Quando ho letto e ho visto la ricostruzione della “stanza di pernottamento”, ho subito pensato a un’altra cella che era stata esposta nell’estate del 2024 da Il Dubbio. E Il Dubbio stesso ha commentato l’apparente somiglianza delle iniziative che sono state costruite però, è evidente, sulla spinta di motivazioni opposte. La cella de Il Dubbio, esposta al Salone del Libro di Torino e poi in piazza di Pietra a Roma, aveva come obiettivo quello di
«far comprendere quanto disumana, alienante sia, per l’essere umano, l’esperienza dell’isolamento dal mondo, della privazione di libertà, affetti, senso del futuro. C’era in sottofondo il clangore dei catenacci che serravano i cancelli. Era un modo per dire: sappiate che c’è un’umanità, dietro quelle sbarre, scaraventata in una disperazione profonda. Non riducete il carcere al pozzo nero dell’esistenza in cui rinchiudere ciò che non si vuol vedere. Perché anche se non volete vederlo, esiste comunque. E noi ve lo mostriamo. Volevamo abbattere il muro che separa la vita della detenzione. Perché cittadini e reclusi potessero idealmente condividere una verità».

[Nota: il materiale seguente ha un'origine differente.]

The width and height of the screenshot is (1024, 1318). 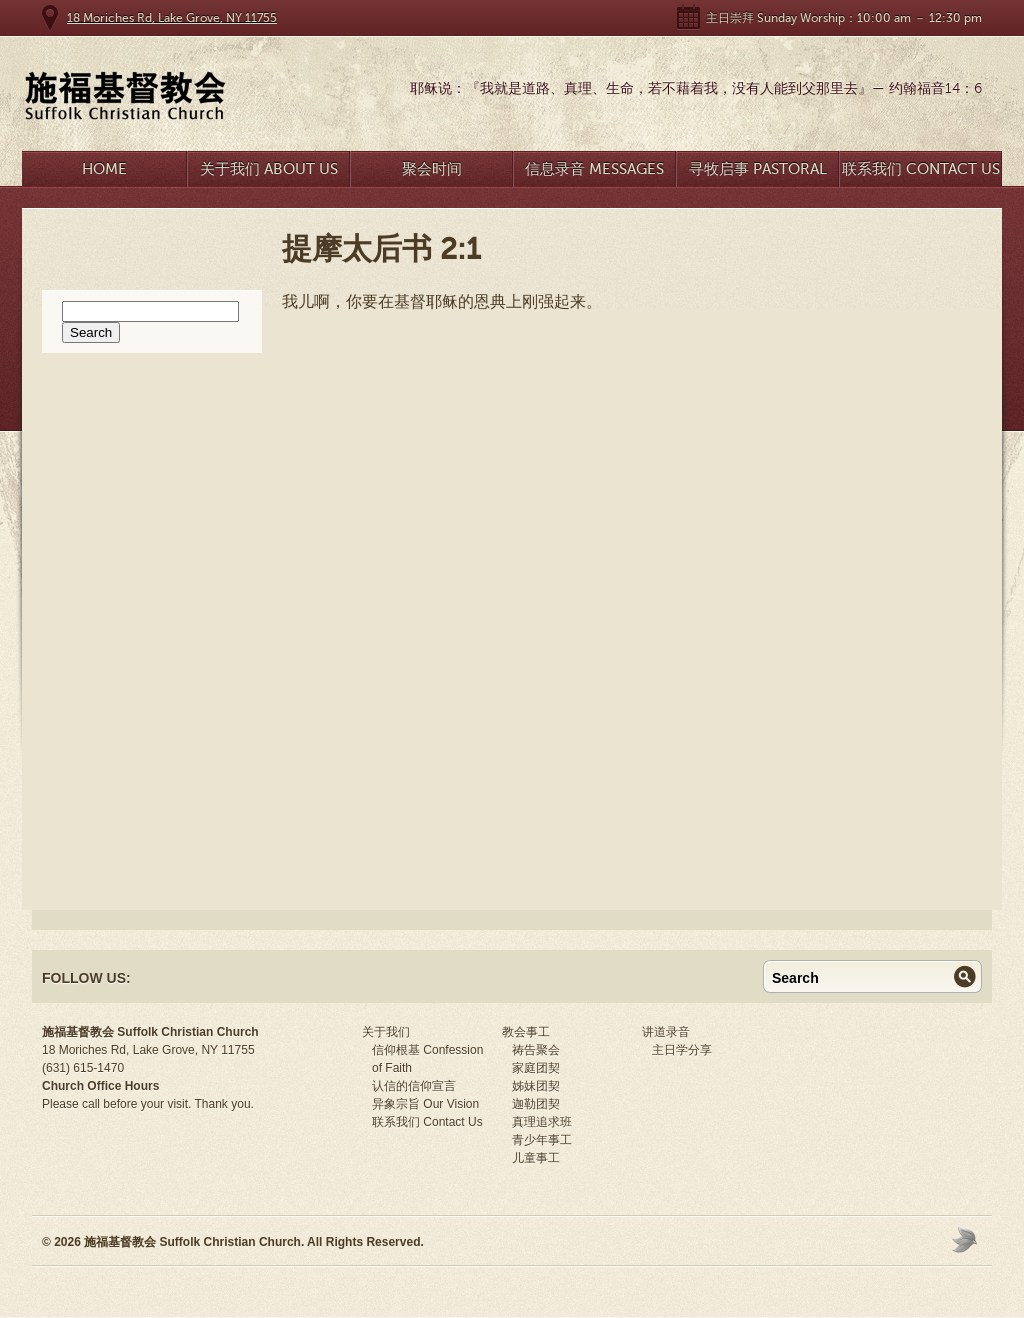 I want to click on 主日学分享, so click(x=682, y=1050).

La cella esposta alla festa della polizia penitenziaria sembra più un modo per dire: guardate che belve, dobbiamo addirittura ragionare sul fatto che lasciargli uno sgabello con lo schienale possa essere pericoloso. Nulla di nuovo, certo. La narrativa della sicurezza in carcere è più forse una lente con cui si osserva prima di tutto la persona ristretta e che presuppone un atteggiamento pregiudiziale da parte di tecnici, personale e cittadinanza esterna ma che non tiene presente ed elude completamente sia le strutture asimmetriche di potere che le condizioni strutturali di violenza (“Oltre il potere e la burocrazia” David Graeber) che sono alla base dell’istituzione totale.
Così, parafrasando il sociologo Luca Sterchele, si potrebbe dire che attraverso il discorso onnipresente sulla sicurezza si acuisce l’asimmetria di potere tra il personale penitenziario e le persone detenute che diventano agli occhi dei primi qualcosa di più simile a dei nemici piuttosto che “esseri umani in custodia” (Drake, 2015 in “Il carcere invisibile. Etnografia dei saperi medici e psichiatrici nell’arcipelago carcerario” di Luca Sterchele)
“Più sicurezza per questi mostri” è un motto relativamente semplice che oltre a trapelare dalle immagini e dalle parole del video sulla cella in piazza del Popolo, mi pare evidente sia andato oltre i confini del carcere e abbia invaso proprio quelle piazze in cui il dissenso è diventato una questione di sicurezza.
O forse lo era già da un po’, ma adesso è pure legge.